= Lost River (Bering Sea) =

Lost River (Inupiaq: Amaaqtulik) is a waterway on the Seward Peninsula of the U.S. state of Alaska. Rising in the York Mountains, the river empties into the Bering Sea, 10 miles west of Port Clarence. It is located 10 miles east of Cape York.

==Geography==
Lost River has a length of about 10 miles, and drains the central part of the York Mountains. Its two tributaries, Tin Creek and Cassiterite Creek, enter from the east about 3 miles and 1 miles, respectively, from its mouth, and tin ore has been found on both of these creeks. Cassiterite Creek, which is really the larger fork of Lost River, has a length of about 3 miles. Tin Creek, about 2 miles long, heads within about 1 miles of Cassiterite Creek, and, flowing parallel with it for about the same distance, turns westward and enters Lost River through a canyon cut in the limestones of the York Mountains. Lost River itself flows in a comparatively broad valley cut in these limestones. The bed of the river is not deeply gravel filled, and the valley floor is practically cut out of the limestones and not to any extent built on them. The mouth of Cassiterite Creek is about 100 ft above the sea. Between Tin Creek aad Lost River, there is a stock of granite intruded into the limestone, which outcrops in a nearly circular area, probably 0.5 miles in diameter.

==History==
In 1898, a party of disappointed prospectors, returning from Kotzebue Sound, were shipwrecked a few miles east of the mouth of Lost River, and were obliged to camp at that point during the winter. A cabin built largely from wreckage of their schooner is known as the Kotzebue cabin. These prospectors probably first applied the name Lost River to this stream.

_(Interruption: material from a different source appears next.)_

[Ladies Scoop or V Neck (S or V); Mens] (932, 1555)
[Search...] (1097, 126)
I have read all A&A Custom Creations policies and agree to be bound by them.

In the succeeding summer a mining district was organized by survivors of this expedition, with headquarters located on King River, which enters Bering Sea between Lost River and Cape York. The Lost River region was included at that time in the King River recording district. No discoveries of gold were made, however, and the region was abandoned by prospectors. In the winter of 1902, prospectors again turned their attention to this region in the search for tin ore. Granite porphyry dikes, which occur in the limestones near the mouth of Lost River and also near King River, first attracted their attention, and many specimens of this were mistaken for "tin crystals," were sent to various assayers, from whom widely divergent reports were obtained. Early in the summer of 1903, Charles Randt, Leslie Crim, and Y. J. O'Brien discovered minerals in Tin Creek and made a thorough search for tin ore in that vicinity. They made a large collection of minerals, which was sent to Teller in July, 1903. Metallic tin was readily obtained from one small specimen by aid of a blowpipe, while the larger part of the collection was shown to contain minerals of no value. The collection was of sufficient interest to tempt an examination of the locality in detail where there was evidence of tin ore which had been seen in Teller to the granitic dike on Cassiterite Creek, and also to obtain specimens of stannite ore from Tin Creek. Since this examination the dike described has been called "Cassiterite ledge" in location notices, and it has been definitely traced through a group of four claims. A crosscut trench has been made near the Cassiterite Creek end of the ledge, which, it is reported, shows that the ledge has a width of 100 feet and that cassiterite is disseminated throughout the rock.